One version of events is that when the BEF evacuated from Dunkirk, right near the start, amongst the various other supplies they left behind in their inauspicious (but, arguably, glorious) retreat was pretty much every chemical shell the force had (having expected something similar to WW1 happening again).
It is said that the discovery of these by the advancing Germans was interpreted as basically "if they've so casually discarded these stocks, they must have
many times more still deployable..." Germany had been somewhat more compliant than the other powers in not stockpiling their own gases (prior to the development of their more (im)famous nerve agents), and so did not feel like getting into a pissing contest with anybody they suspected to be so capable of retaliation. They even
assumed that the Allies had developed at least as potent a weapon as they recently had, imagining their lack of intelligence on that matter was just down to good secrecy on the various opposing development teams' parts...
(Adolph, having been a gas survivor in WW1, also kept the ultimate authority for their use mostly in his own hands, perhaps for that particupar personal reason.)

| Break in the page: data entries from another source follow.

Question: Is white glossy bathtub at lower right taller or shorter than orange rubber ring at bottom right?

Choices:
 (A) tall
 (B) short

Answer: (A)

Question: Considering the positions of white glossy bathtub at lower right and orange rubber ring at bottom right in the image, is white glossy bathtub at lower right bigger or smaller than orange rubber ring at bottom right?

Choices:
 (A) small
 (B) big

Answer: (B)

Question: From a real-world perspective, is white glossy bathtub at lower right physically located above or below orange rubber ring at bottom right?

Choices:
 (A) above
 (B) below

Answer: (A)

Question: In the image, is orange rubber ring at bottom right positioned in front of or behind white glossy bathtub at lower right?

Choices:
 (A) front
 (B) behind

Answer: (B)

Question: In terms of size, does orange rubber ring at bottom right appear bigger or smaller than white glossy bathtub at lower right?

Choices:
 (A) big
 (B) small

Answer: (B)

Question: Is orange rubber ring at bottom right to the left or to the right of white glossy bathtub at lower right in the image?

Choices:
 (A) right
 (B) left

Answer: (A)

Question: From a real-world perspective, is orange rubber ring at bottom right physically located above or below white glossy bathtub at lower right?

Meanwhile, the British defence against invasion would have involved 'mustarding' our own beaches, with urgently rebuilt stockpiles, as well as against German cities if at any point the Germans used 'their' stocks, and similar plans to (re)retaliate against cities if there had been gassings of our D-Day forces by the Germans. A precursernof M.A.D., that may never have come to pass only because all sides' imaginations actually outpaced the capabilities and intentions of the others, and yet no false positives set that particular stack of Jenga bricks to tumbling down.
Not that WW2 was Chemical-free, especially over in the Sino-Japanese theatre and in clearing out Russians from caves after a comprehensive defeat
on the ground near Sevastopol, and there were accidents (including stocks compromised by enemy action) of various kinds.
Although better historians then me may have more definite information than that which I received mostly as hearsay.